Exact Diag. Study of the 1D Disordered XXZ Model

TL;DR

This study uses exact diagonalization to analyze the 1D disordered XXZ model, confirming field-theoretical predictions about phase transitions and critical behavior with high accuracy.

Contribution

It provides the first exact diagonalization analysis of the disordered XXZ model, validating and refining previous field-theoretical phase diagrams and critical exponents.

Findings

Disorder destroys superfluidity for Δ between -1/2 and 1.

Superfluidity persists at finite disorder for Δ between -1 and -1/2.
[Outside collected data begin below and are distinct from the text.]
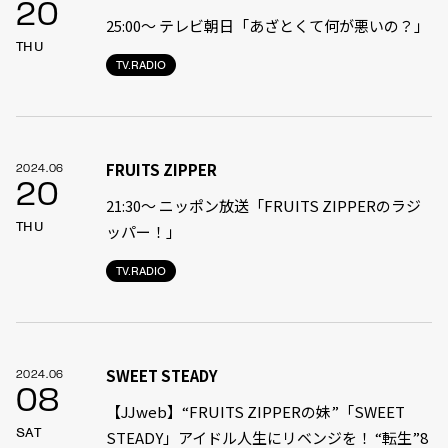
20
25:00〜 テレビ朝日「あざとくて何が悪いの？」
THU
TV.RADIO
FRUITS ZIPPER
2024.06
20
21:30〜 ニッポン放送「FRUITS ZIPPERのラジ
THU
ッパー！」
TV.RADIO
SWEET STEADY
2024.06
08
【JJweb】“FRUITS ZIPPERの妹”「SWEET
SAT
STEADY」アイドル人生にリベンジを！ “転生”8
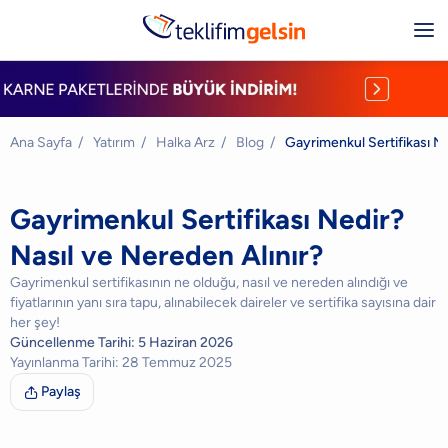
Ana Sayfa
/
Yatırım
/
Halka Arz
/
Blog
/
Gayrimenkul Sertifikası Ne
Gayrimenkul Sertifikası Nedir?
Nasıl ve Nereden Alınır?
Gayrimenkul sertifikasının ne olduğu, nasıl ve nereden alındığı ve
fiyatlarının yanı sıra tapu, alınabilecek daireler ve sertifika sayısına dair
her şey!
Güncellenme Tarihi:
5 Haziran 2026
Yayınlanma Tarihi:
28 Temmuz 2025
Paylaş

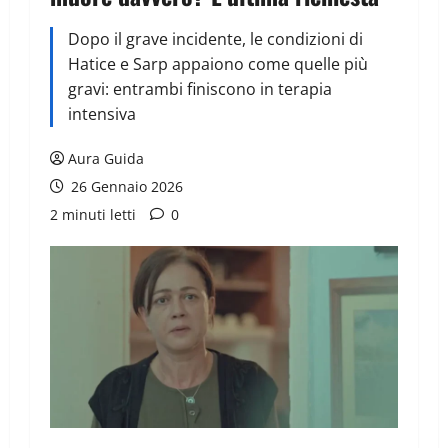
Dopo il grave incidente, le condizioni di
Hatice e Sarp appaiono come quelle più
gravi: entrambi finiscono in terapia
intensiva
Aura Guida
26 Gennaio 2026
2 minuti letti
0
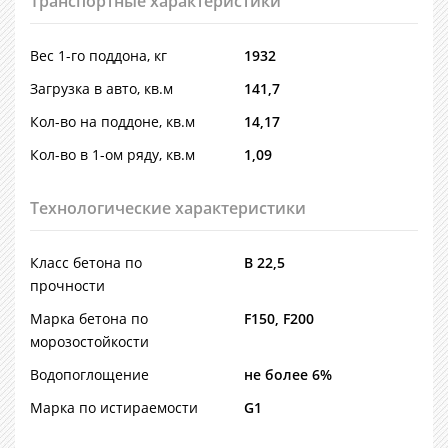
Транспортные характеристики
Вес 1-го поддона, кг
1932
Загрузка в авто, кв.м
141,7
Кол-во на поддоне, кв.м
14,17
Кол-во в 1-ом ряду, кв.м
1,09
Технологические характеристики
Класс бетона по
В 22,5
прочности
Марка бетона по
F150, F200
морозостойкости
Водопоглощение
не более 6%
Марка по истираемости
G1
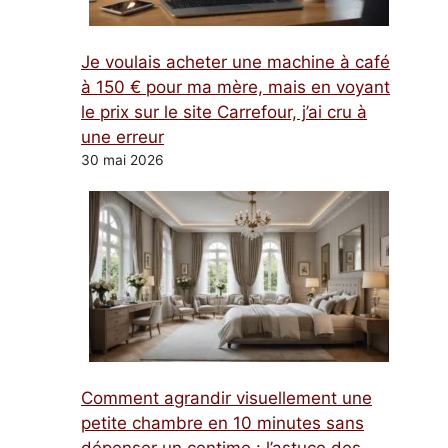
Je voulais acheter une machine à café
à 150 € pour ma mère, mais en voyant
le prix sur le site Carrefour, j’ai cru à
une erreur
30 mai 2026
Comment agrandir visuellement une
petite chambre en 10 minutes sans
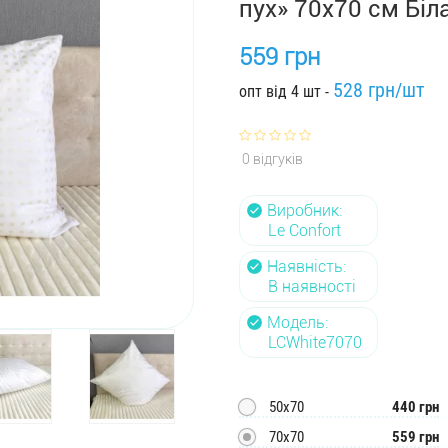
пух» 70х70 см Біл
559 грн
528 грн/шт
опт від 4 шт -
0 відгуків
Виробник:
Le Confort
Наявність:
В наявності
Модель:
LCWhite7070
50х70
440 грн
70х70
559 грн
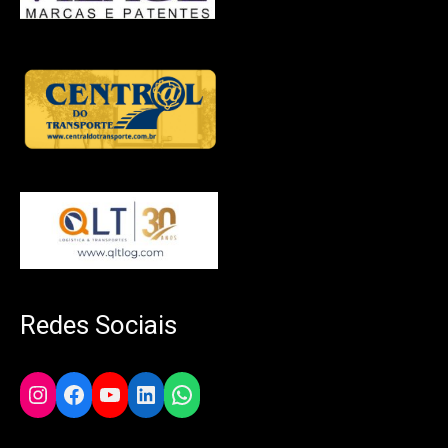
Redes Sociais
Instagram
Facebook
YouTube
LinkedIn
WhatsApp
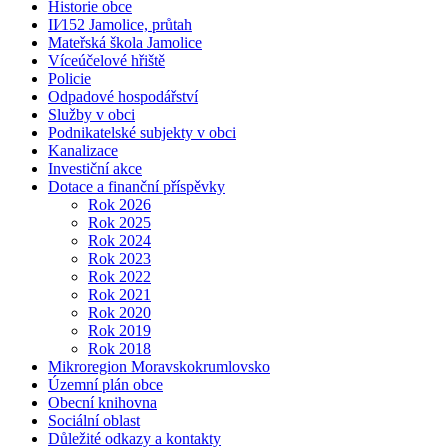
Historie obce
II⁄152 Jamolice, průtah
Mateřská škola Jamolice
Víceúčelové hřiště
Policie
Odpadové hospodářství
Služby v obci
Podnikatelské subjekty v obci
Kanalizace
Investiční akce
Dotace a finanční příspěvky
Rok 2026
Rok 2025
Rok 2024
Rok 2023
Rok 2022
Rok 2021
Rok 2020
Rok 2019
Rok 2018
Mikroregion Moravskokrumlovsko
Územní plán obce
Obecní knihovna
Sociální oblast
Důležité odkazy a kontakty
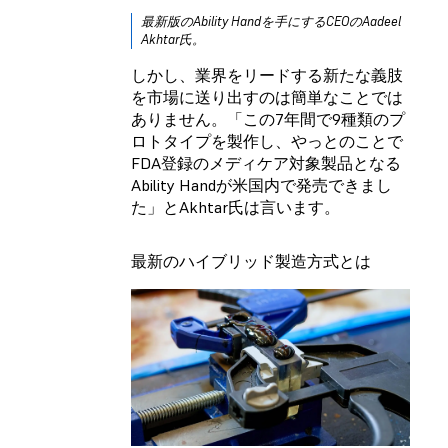
最新版のAbility Handを手にするCEOのAadeel
Akhtar氏。
しかし、業界をリードする新たな義肢
を市場に送り出すのは簡単なことでは
ありません。「この7年間で9種類のプ
ロトタイプを製作し、やっとのことで
FDA登録のメディケア対象製品となる
Ability Handが米国内で発売できまし
た」とAkhtar氏は言います。
最新のハイブリッド製造方式とは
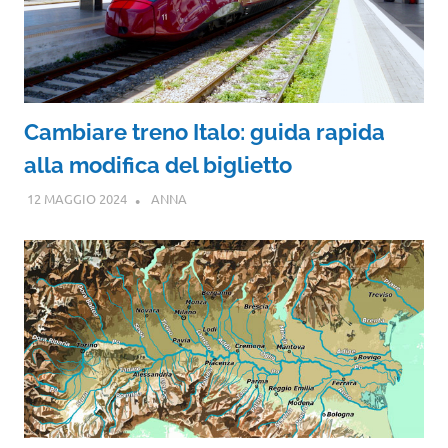
Cambiare treno Italo: guida rapida
alla modifica del biglietto
12 MAGGIO 2024
ANNA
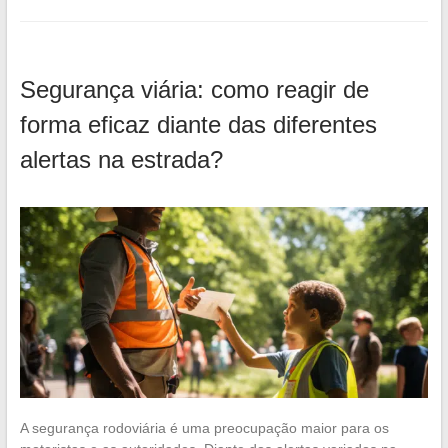
Segurança viária: como reagir de
forma eficaz diante das diferentes
alertas na estrada?
A segurança rodoviária é uma preocupação maior para os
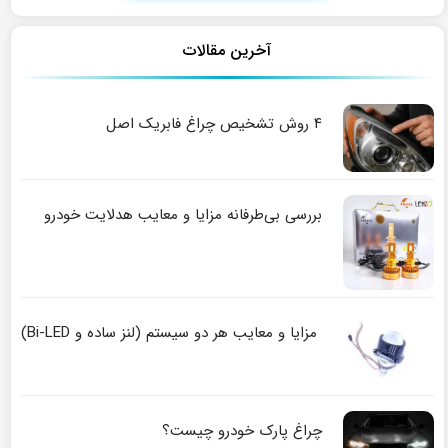
آخرین مقالات
۴ روش تشخیص چراغ فابریک اصل
بررسی بی‌طرفانه مزایا و معایب هدلایت خودرو
مزایا و معایب هر دو سیستم (لنز ساده و Bi-LED)
چراغ پارک خودرو چیست؟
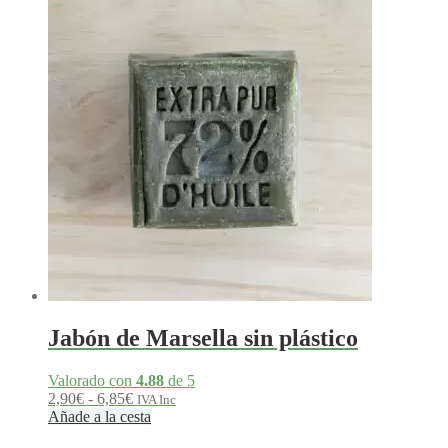
Jabón de Marsella sin plástico
Valorado con
4.88
de 5
Rango
2,90
€
-
6,85
€
IVA Inc
de
Añade a la cesta
precios:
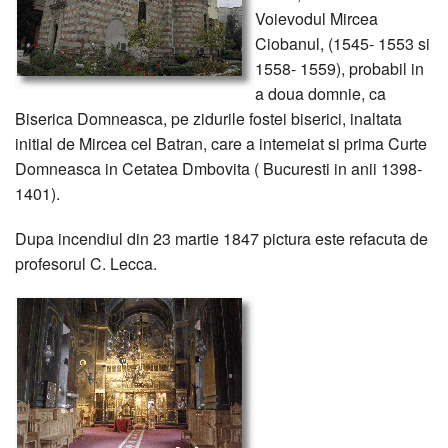
Voievodul Mircea
Ciobanul, (1545- 1553 si
1558- 1559), probabil in
a doua domnie, ca
Biserica Domneasca, pe zidurile fostei biserici, inaltata
initial de Mircea cel Batran, care a intemeiat si prima Curte
Domneasca in Cetatea Dmbovita ( Bucuresti in anii 1398-
1401).
Dupa incendiul din 23 martie 1847 pictura este refacuta de
profesorul C. Lecca.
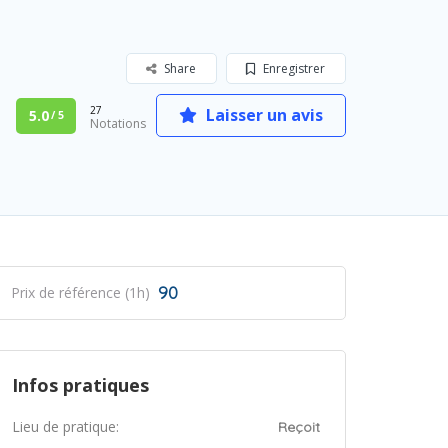
Share
Enregistrer
27
Laisser un avis
5.0
/ 5
Notations
90
Prix de référence (1h)
Infos pratiques
Lieu de pratique:
Reçoit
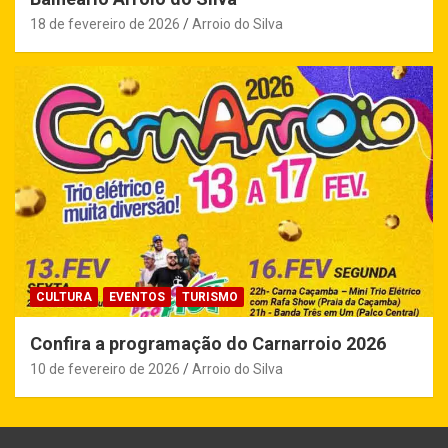
18 de fevereiro de 2026
Arroio do Silva
CULTURA
EVENTOS
TURISMO
Confira a programação do Carnarroio 2026
10 de fevereiro de 2026
Arroio do Silva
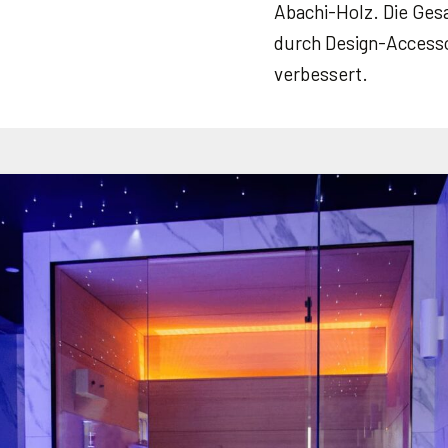
Abachi-Holz. Die Ges
durch Design-Access
verbessert.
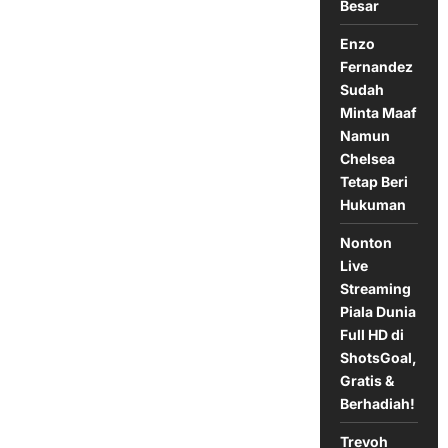
Besar
League
Enzo
Fernandez
Sudah
Minta Maaf
Namun
Chelsea
Tetap Beri
Hukuman
Nonton
Live
Streaming
Piala Dunia
Full HD di
ShotsGoal,
Gratis &
Berhadiah!
Trevoh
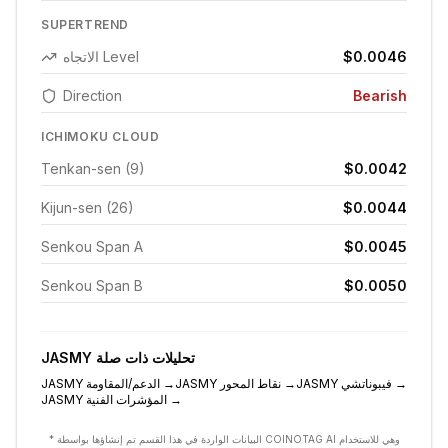
SUPERTREND
$0.0046
الاتجاه Level
Direction
Bearish
ICHIMOKU CLOUD
Tenkan-sen (9)
$0.0042
Kijun-sen (26)
$0.0044
Senkou Span A
$0.0045
Senkou Span B
$0.0050
تحليلات ذات صلة
JASMY
→
فيبوناتشي
JASMY
→
نقاط المحور
JASMY
→
الدعم/المقاومة
JASMY
→
المؤشرات الفنية
JASMY
* البيانات الواردة في هذا القسم تم إنشاؤها بواسطة COINOTAG AI وهي للاستخدام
Phase transitions are consistent with Kosterlitz-Thouless type transitions.

Abstract

We investigate the one-dimensional quantum $XXZ$ model in the presence of diagonal disorder. Recently the model has been analyzed with the help of field-theoretical renormalization group methods, and a phase diagram has been predicted. We study the model with exact diagonalization techniques up to chain lengths of 16 sites. Using finite-size scaling methods we estimate critical exponents and the phase diagram and find reasonably good agreement with the field-theoretical results, namely, that any amount of disorder destroys the superfluidity for $XXZ$ anisotropy $\Delta$ between $ -1/2 $ and $1$, while the superfluidity persists to finite disorder strength for $ -1 < \Delta < -1/2$ and then undergoes a Kosterlitz-Thouless type transition.